I rode it for alittle while and a friend told me to change the slides and said he would help. When we went to change them I had already gone thru on the front. I didn't do any damage to the track, but we couldn't get the old slides out. I called the local shop and he said I would basically have to chip them out piece by piece. I haven't had time to do this yet and I was wondering if you guys had any ideas or tricks to help (other than changing the slides sooner)
Thanks


----------



## Burksee (Jan 15, 2003)

What "model" of "77 Yamaha" do you have? (AE: Enticer, Exciter, SRX, ect.)

Some of them you can take the screw out of the front and tap the slide backwards, feeding it thru the lug hole in the track. 
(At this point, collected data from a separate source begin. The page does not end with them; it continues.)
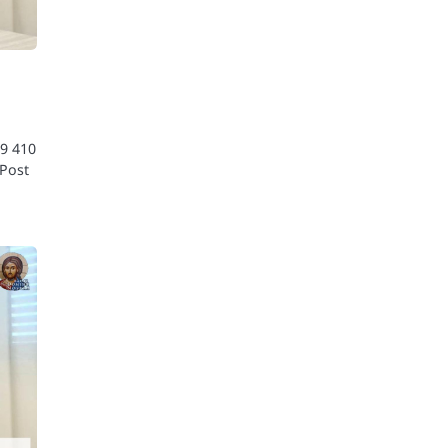
49 410
 Post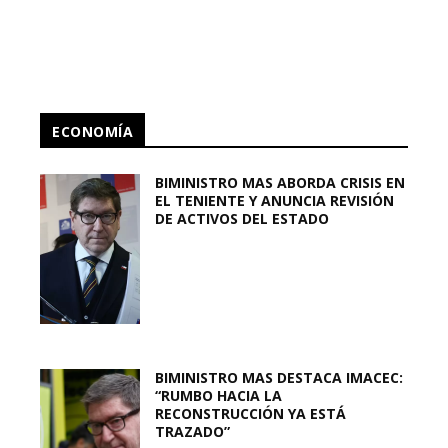
ECONOMÍA
BIMINISTRO MAS ABORDA CRISIS EN
EL TENIENTE Y ANUNCIA REVISIÓN
DE ACTIVOS DEL ESTADO
BIMINISTRO MAS DESTACA IMACEC:
“RUMBO HACIA LA
RECONSTRUCCIÓN YA ESTÁ
TRAZADO”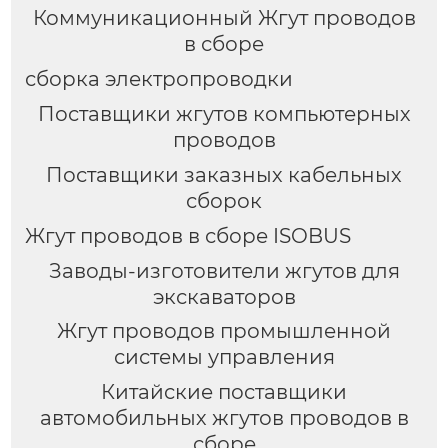
Коммуникационный Жгут проводов
в сборе
сборка электропроводки
Поставщики жгутов компьютерных
проводов
Поставщики заказных кабельных
сборок
Жгут проводов в сборе ISOBUS
Заводы-изготовители жгутов для
экскаваторов
Жгут проводов промышленной
системы управления
Китайские поставщики
автомобильных жгутов проводов в
сборе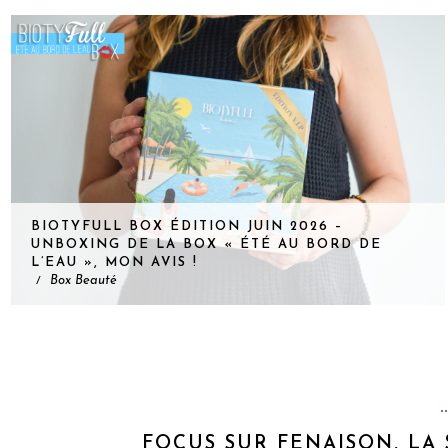
BIOTYFULL BOX ÉDITION JUIN 2026 –
UNBOXING DE LA BOX « ÉTÉ AU BORD DE
L’EAU », MON AVIS !
Box Beauté
/
FOCUS SUR FENAISON, LA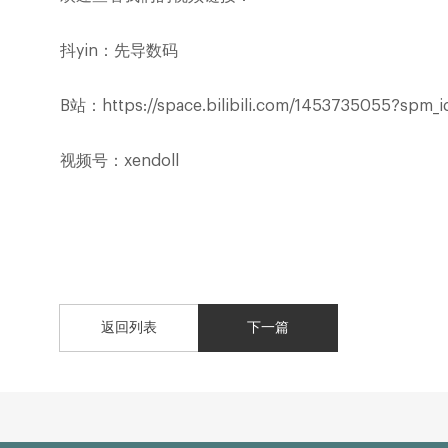
抖
yin
：先导数码
B
站：
https://space.bilibili.com/1453735055?spm_i
视频号：
xendoll
返回列表
下一篇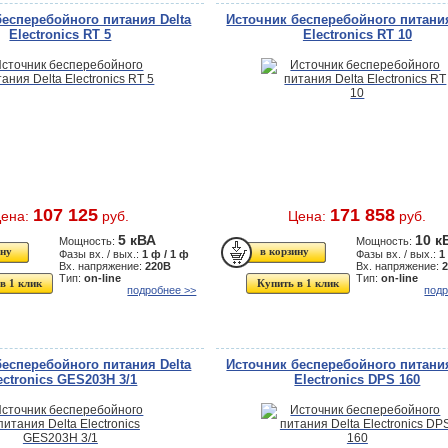
бесперебойного питания Delta
Источник бесперебойного питания
Electronics RT 5
Electronics RT 10
107 125
171 858
ена:
руб.
Цена:
руб.
5 кВА
10 к
Мощность:
Мощность:
Фазы вх. / вых.:
1 ф / 1 ф
Фазы вх. / вых.:
1
Вх. напряжение:
220В
Вх. напряжение:
Тип:
on-line
Тип:
on-line
в 1 клик
Купить в 1 клик
подробнее >>
подр
бесперебойного питания Delta
Источник бесперебойного питания
ectronics GES203H 3/1
Electronics DPS 160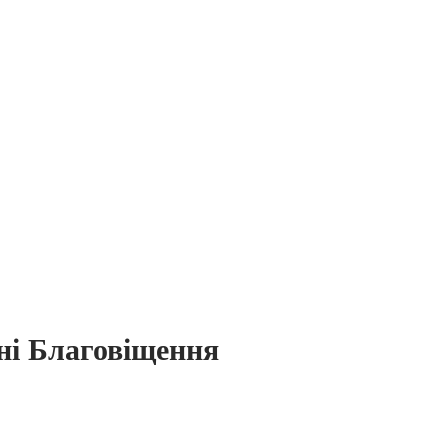
ні Благовіщення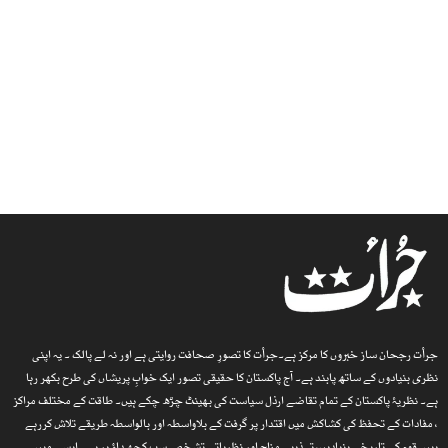
جرأت رجحان ساز خبروں کا مرکز ہے۔جرأت کا تصورِ صحافت روایتی ہے اور نہ لے پالک ۔ یہ اپنی
نظری بنیادوں کے ساتھ پابند ہے۔ آج پاکستان کا حقیقی تصور ایک خوابِ پریشاں کی طرح بکھر رہا
ہے۔ نظریۂ پاکستان کے تمام تقاضے ارذل سیاست کی بھینٹ چڑھ چکے ہیں۔ طاقت کے مختلف مراکز
، مفادات کے تحفظ کی کشاکش میں اقتدار پر گرفت کے بلاواسطہ اور بالواسطہ طریقے تلاش کررہے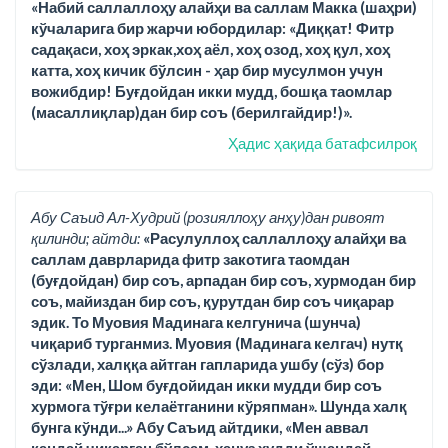
«Набий саллаллоҳу алайҳи ва саллам Макка (шаҳри)
кўчаларига бир жарчи юбордилар: «Диққат! Фитр
садақаси, хоҳ эркак,хоҳ аёл, хоҳ озод, хоҳ қул, хоҳ
катта, хоҳ кичик бўлсин - ҳар бир мусулмон учун
вожибдир! Буғдойдан икки мудд, бошқа таомлар
(масаллиқлар)дан бир соъ (берилгайдир!)».
Ҳадис ҳақида батафсилроқ
Абу Саъид Ал-Худрий (розияллоҳу анҳу)дан ривоят
қилинди; айтди:
«Расулуллоҳ саллаллоҳу алайҳи ва
саллам даврларида фитр закотига таомдан
(буғдойдан) бир соъ, арпадан бир соъ, хурмодан бир
соъ, майиздан бир соъ, қурутдан бир соъ чиқарар
эдик. То Муовия Мадинага келгунича (шунча)
чиқариб турганмиз. Муовия (Мадинага келгач) нутқ
сўзлади, халққа айтган гапларида ушбу (сўз) бор
эди: «Мен, Шом буғдойидан икки мудди бир соъ
хурмога тўғри келаётганини кўряпман». Шунда халқ
бунга кўнди...» Абу Саъид айтдики, «Мен аввал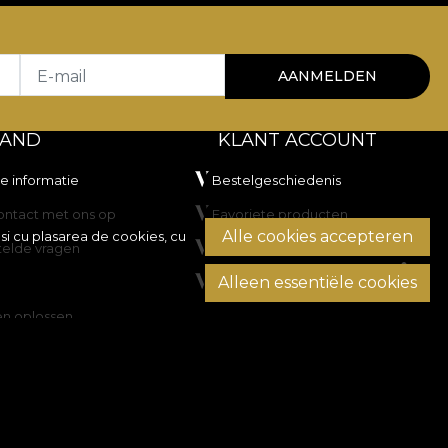
E-mail
AANMELDEN
TAND
KLANT ACCOUNT
he informatie
Bestelgeschiedenis
ntact met ons op
Favoriete producten
Alle cookies accepteren
si cu plasarea de cookies, cu
telde vragen
Betaalmethoden
Alleen essentiële cookies
Transport en retourzendingen
en oplossen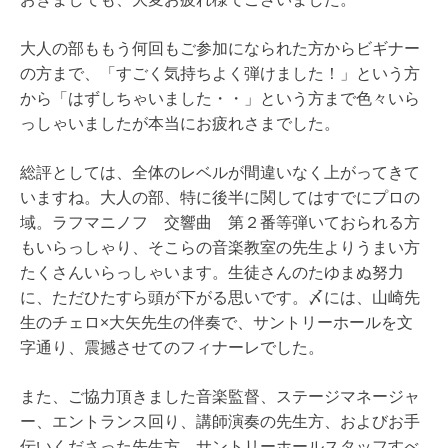
大人の部ももう何回もご参加になられた方からビギナー
の方まで、「すごく気持ちよく弾けました！」という方
から「はずしちゃいました・・」という方まで色々いら
っしゃいましたが本当にお疲れさまでした。
総評としては、全体のレベルが間違いなく上がってきて
いますね。大人の部、特に後半に関してはすでにプロの
域。ラフマニノフ 交響曲 第２番等弾いておられる方
もいらっしゃり、そこらの音楽教室の先生よりうまい方
たくさんいらっしゃいます。生徒さんのたゆまぬ努力
に、ただひたすら頭が下がる思いです。〆には、山崎先
生のチェロ×大矢先生の伴奏で、サントリーホールを文
字通り、震撼させてのフィナーレでした。
また、ご協力頂きました音楽監督、ステージマネージャ
ー、エントランス回り、講師演奏の先生方、およびお手
伝いくださった先生方、サントリーホールスタッフすべ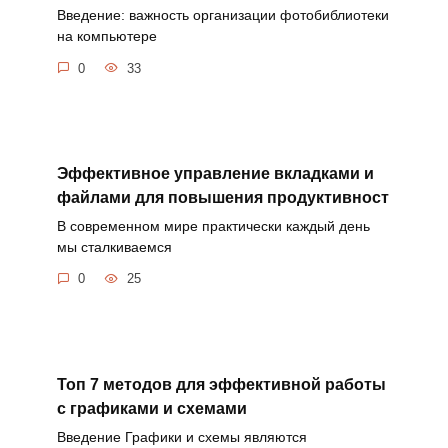
Введение: важность организации фотобиблиотеки
на компьютере
0
33
Эффективное управление вкладками и
файлами для повышения продуктивност
В современном мире практически каждый день
мы сталкиваемся
0
25
Топ 7 методов для эффективной работы
с графиками и схемами
Введение Графики и схемы являются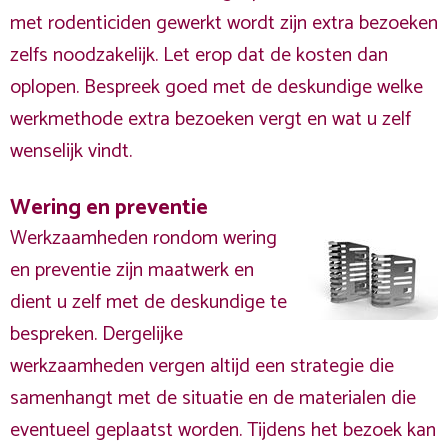
met rodenticiden gewerkt wordt zijn extra bezoeken
zelfs noodzakelijk. Let erop dat de kosten dan
oplopen. Bespreek goed met de deskundige welke
werkmethode extra bezoeken vergt en wat u zelf
wenselijk vindt.
Wering en preventie
Werkzaamheden rondom wering
en preventie zijn maatwerk en
dient u zelf met de deskundige te
bespreken. Dergelijke
werkzaamheden vergen altijd een strategie die
samenhangt met de situatie en de materialen die
eventueel geplaatst worden. Tijdens het bezoek kan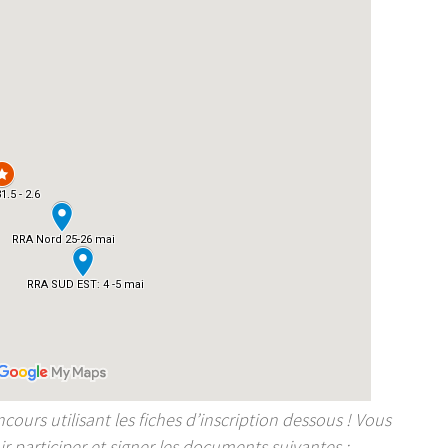
cours utilisant les fiches d’inscription dessous ! Vous
r participer et signer les documents suivantes :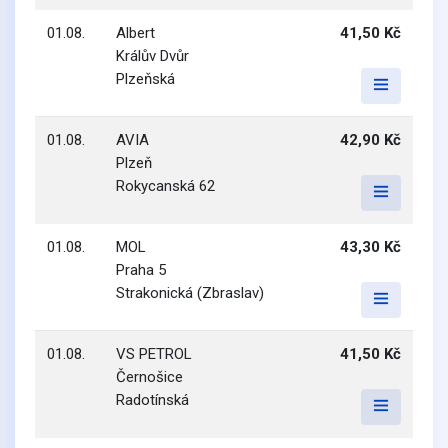
01.08.
Albert
41,50 Kč
Králův Dvůr
Plzeňská
01.08.
AVIA
42,90 Kč
Plzeň
Rokycanská 62
01.08.
MOL
43,30 Kč
Praha 5
Strakonická (Zbraslav)
01.08.
VS PETROL
41,50 Kč
Černošice
Radotínská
One guy told me of a way that sounds good but havent tried yet;
He uses his "Roto Zip", ties the machine up, takes the belt of the clutch, adjust the depth of the rotor zip to cut (as he rolls the track) just enough thru the old slide to "split it" in half. The same method could be used with a sharp razer or "hot" knife. Then slide the new ones thru the lug hole, and use lots of lube! I use dish soap and/or WD40. Be careful not to force it and "cut" the new slide on/off the rails.

Other than that the only way we've done them is to take the suspension out.

Good Luck!


----------



## ramprat (Aug 7, 2001)

I ended up taking out the suspension. It didn't go to bad, had alittle bit of trouble getting everything back togather. Hopefully I won't have to do it again. I found out why the front wore out so much faster, it's missing a set of idler wheels. The brackets are there though. I'm checking around for prices on them now. Thanks for the idea though. I have an exciter and some people I know have an enticer them from right around the same year, does anyone know if some of the parts are interchangable.
Thanks


----------



## Burksee (Jan 15, 2003)

Your right, taking out the suspension is a lot easier than putting it back in! A hint for doing that way, should you have to (if riding the ice a lot w/o a lot of snow you will!) change the slides again remember to back the track adjusters all the way out so the rear wheels are all the way forward.

The front wheels you mentioned are an "extra", Yamaha never put them on at the factory. Yamaha's have a bad rep for doing just what your is doing, wearing faster on that bend in the front. The wheels will help, and the wheels are the same as the other "little" ones. The only issue is finding the correct hardware set up for that year and model. That part of the slide rail frame is not that strong, if you hit something hard or a lot it will break that ear off the rail.

You never mentioned what model of Yamaha you have?

Good Luck!


----------



## Burksee (Jan 15, 2003)

Sorry, Should have read all your reply. Exciter and Enticer are not the same but Yamaha did do something right, they used a lot of interchangable components back then! Some of the springs, wheels and adjusters are the same, the rails and shocks are not. 

Heres an idea if your really up for a challange and a little modifing; I know those sleds dont have much rear suspension travel, I saw a guy last year that had an 1980 SRX and an 1979 Exciter, he had put the rear suspensions out of a early model (84-98) Phazer under both of them! He let me ride the SRX, I was impressed. It rode a hundred times better!


----------